Fino a pochi mesi fa, chi avesse voluto incontrare Raffaele Sambati, avrebbe potuto farsi un giro in piazza Risorgimento. Quel posto l’aveva visto nascere ed era per lui un luogo sacro da visitare quotidianamente, centro nevralgico culturale, in cui si univano passato e presente. Ci andava ogni giorno e osservava serenamente, forse con orgoglio, lo scorrere del tempo, ciò che era diventata la sua Porto Cesareo. Lui che lo aveva preso per mano, quel borgo marinaro, nel lontano 1975 e lo aveva accompagnato in un viaggio chiamato “autonomia”.
Se non fosse stato per Raffaele Sambati forse, ancora oggi, sarebbe un paesino di pescatori dove la vita scorre lenta e, a tratti, eccessivamente monotona anziché essere una delle località turistiche più cliccate del web, con attività commerciali ed un sempre più crescente numero di strutture ricettive che contribuiscono a mantenere viva l’economia, seppur ancora stagionale.
Una memoria di ferro la sua: ricordava tutto, dalle lotte per l’autonomia, alle elezioni che lo videro il primo sindaco di Porto Cesareo, colui che iniziò a dare forma a quella sorta di pangea divenuta, poi, “la perla dello ionio”.
Ricordi necessari a fare memoria storica di quel che si è stati, senza mai lesinare utili consigli e non risparmiando critiche a quanti, fra i suoi compaesani, sono stati chiamati a succedergli in Municipio, nella gestione ed amministrazione della cosa pubblica.
Sorrideva sempre Raffaele, un gentiluomo umile e disponibile, esempio di educazione e galateo, credeva nei giovani – in cui forse meglio si riconosceva – per la loro voglia di fare e di mettersi in gioco.. Attento bibliofilo e cultore degli archivi e documenti, non perdeva occasione per raccontare aneddoti della sua giovinezza con personaggi noti nel mondo della cultura, tra cui il poeta Vittorio Bodini col quale spesso si fermava a scambiare qualche parola. Anche questo, secondo lui, era un modo per diffondere la cultura, trasferire esperienza.
Altra sua grande opera, la realizzazione della Pro Loco di Porto Cesareo, un luogo in cui incontrarsi, scambiarsi esperienze, promuovere la crescita di un paese che non era più quel borgo di pescatori.

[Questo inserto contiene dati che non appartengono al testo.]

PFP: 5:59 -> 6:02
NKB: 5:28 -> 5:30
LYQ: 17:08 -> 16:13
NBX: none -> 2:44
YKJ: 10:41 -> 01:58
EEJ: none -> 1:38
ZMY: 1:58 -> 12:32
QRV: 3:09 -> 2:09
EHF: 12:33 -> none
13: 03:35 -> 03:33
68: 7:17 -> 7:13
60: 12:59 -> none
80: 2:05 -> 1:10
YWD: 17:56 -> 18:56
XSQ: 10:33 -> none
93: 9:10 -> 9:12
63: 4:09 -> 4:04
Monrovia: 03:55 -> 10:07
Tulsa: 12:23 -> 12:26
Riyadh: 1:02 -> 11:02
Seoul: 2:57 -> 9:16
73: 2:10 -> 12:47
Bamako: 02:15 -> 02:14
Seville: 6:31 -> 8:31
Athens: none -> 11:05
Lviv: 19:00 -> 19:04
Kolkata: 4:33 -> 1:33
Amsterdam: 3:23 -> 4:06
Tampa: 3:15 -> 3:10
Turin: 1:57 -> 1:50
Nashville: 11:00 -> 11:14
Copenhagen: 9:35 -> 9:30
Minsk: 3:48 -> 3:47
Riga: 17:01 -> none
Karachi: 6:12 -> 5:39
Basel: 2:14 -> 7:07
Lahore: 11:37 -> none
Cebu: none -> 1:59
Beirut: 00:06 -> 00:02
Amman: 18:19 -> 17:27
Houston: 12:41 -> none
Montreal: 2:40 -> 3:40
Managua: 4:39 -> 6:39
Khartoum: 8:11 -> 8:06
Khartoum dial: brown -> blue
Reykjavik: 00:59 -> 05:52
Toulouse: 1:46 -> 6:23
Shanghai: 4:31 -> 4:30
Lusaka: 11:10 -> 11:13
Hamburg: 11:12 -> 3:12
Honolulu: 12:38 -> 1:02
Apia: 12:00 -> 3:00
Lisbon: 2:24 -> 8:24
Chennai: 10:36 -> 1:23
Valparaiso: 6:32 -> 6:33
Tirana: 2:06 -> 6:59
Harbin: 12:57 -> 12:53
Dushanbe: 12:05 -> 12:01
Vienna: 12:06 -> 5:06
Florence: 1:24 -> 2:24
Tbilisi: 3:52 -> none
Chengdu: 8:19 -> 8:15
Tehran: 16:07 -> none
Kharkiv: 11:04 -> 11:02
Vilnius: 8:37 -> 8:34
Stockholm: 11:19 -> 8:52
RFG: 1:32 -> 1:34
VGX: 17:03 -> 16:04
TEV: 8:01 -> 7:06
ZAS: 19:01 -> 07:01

Era una persona lungimirante, proiettata verso il futuro, ma intelligente e attenta, che non amava i tentativi di strumentalizzazione, e per questo diventava deciso e chiaro, tanto da sembrare forse un po’ burbero.
Era orgoglioso della sagra del pesce, evento cardine dell’estate cesarina fino ai primi anni ’90, ma ricordata ancora oggi dai turisti di tutta Italia. Non perdeva occasione di raccontare di quel padellone tra i più grandi della Nazione, costruito apposta per quella sagra che è andata perdendosi nella notte dei tempi, in una ricerca disperata di fondi e partner che forse, a quell’evento, non ci hanno creduto mai abbastanza.
Ieri Raffaele Sambati ci ha lasciati, dopo 80 anni di memorabili gesta, a causa di una malattia che se l’è portato via in pochissimi mesi, pur non togliendogli la grinta e la voglia di vivere.
Facile scrivere oggi sui social e rilasciare dichiarazioni alle testate giornalistiche per esaltare il suo curriculum vitae, ma forse avremmo dovuto dare il giusto merito al “padre” di Porto Cesareo in vita e non post mortem.
“Leader galantuomo” viene definito oggi: allora noi ci chiediamo perché tanta indifferenza, perché dimenticare la sagra del pesce e non riuscire a trovare la giusta forza economica per farla crescere, perché risme di istanze puntualmente protocollate e poi, tristemente, rispedite al mittente, ignorate dagli amministratori nel corso degli anni e conservate nel suo ufficio …?!!
Perché attende la dipartita di una persona per tesserne le lodi e stendere un tappeto dove possa transitare il suo feretro fra applausi scroscianti e gonfalone in prima linea?
Meglio pensare che si tratti di scarso tempismo, piuttosto che di becero presenzialismo.